Group the variable according to its value and get a histogram
I'm trying to group the variable according to its values and get a histogram.
For example, this is my data:
r <-c(1,899,1,2525,763,3,2,2,1863,695,9,4,2876,1173,1156,5098,3,3876,1,1, 3023,76336,13,003,9898,1,10,843,10546,617,1375,1,1,5679,1,21,1,13,6,28,1,14088,682)
I want to group r by its value, like: 1-5, 5-10, 10-100, 100-500 and more than 500. And then I want to get a histogram which the x axis is in the type of interval (1-5,5-10,10-100,100-500 and more than 500) . How to solve that?
If I want to use le package ggplot2, code as following:
ggplot(data=r, aes(x=r))+geom_histogram(breaks = c(1, 5, 10, 100, 500,2000,Inf))
It dosen't work and R says that "missing value where TRUE/FALSE needed". And how to make the larges of bins are the same?
In base R
r <-c(1,899,1,2525,763,3,2,2,1863,695,9,4,2876,1173,1156,5098,3,3876,1,1,5, 3023,76336,13,003,9898,1,10,843,10546,617,1375,1,1,5679,1,21,1,13,6,28,1,14088,682) cut.vals <- cut(r, breaks = c(1, 5, 10, 100, 500, Inf), right = FALSE) xy <- data.frame(r, cut = cut.vals) barplot(table(xy$cut))
Note that I added the xy variable to ease in comparing how values were grouped.

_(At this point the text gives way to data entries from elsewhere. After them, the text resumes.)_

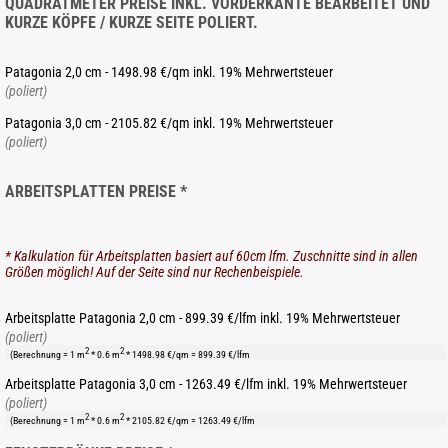
QUADRATMETER PREISE INKL. VORDERKANTE BEARBEITET UND
KURZE KÖPFE / KURZE SEITE POLIERT.
Patagonia 2,0 cm - 1498.98 €/qm inkl. 19% Mehrwertsteuer
(poliert)
Patagonia 3,0 cm - 2105.82 €/qm inkl. 19% Mehrwertsteuer
(poliert)
ARBEITSPLATTEN PREISE *
* Kalkulation für Arbeitsplatten basiert auf 60cm lfm. Zuschnitte sind in allen
Größen möglich! Auf der Seite sind nur Rechenbeispiele.
Arbeitsplatte Patagonia 2,0 cm - 899.39 €/lfm inkl. 19% Mehrwertsteuer
(poliert)
2
2
(Berechnung = 1 m
* 0.6 m
* 1498.98 €/qm = 899.39 €/lfm
Arbeitsplatte Patagonia 3,0 cm - 1263.49 €/lfm inkl. 19% Mehrwertsteuer
(poliert)
2
2
(Berechnung = 1 m
* 0.6 m
* 2105.82 €/qm = 1263.49 €/lfm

You can directly put cut.vals into the barplot(table()).
To use ggplot2, you can pre-calculate all the bins and plot
ggplot(xy, aes(x = cut)) + theme_bw() + geom_bar() + scale_x_discrete(drop = FALSE)
geom_histogram's most common parameter that controls bin size is binwidth, which is constant for all bins.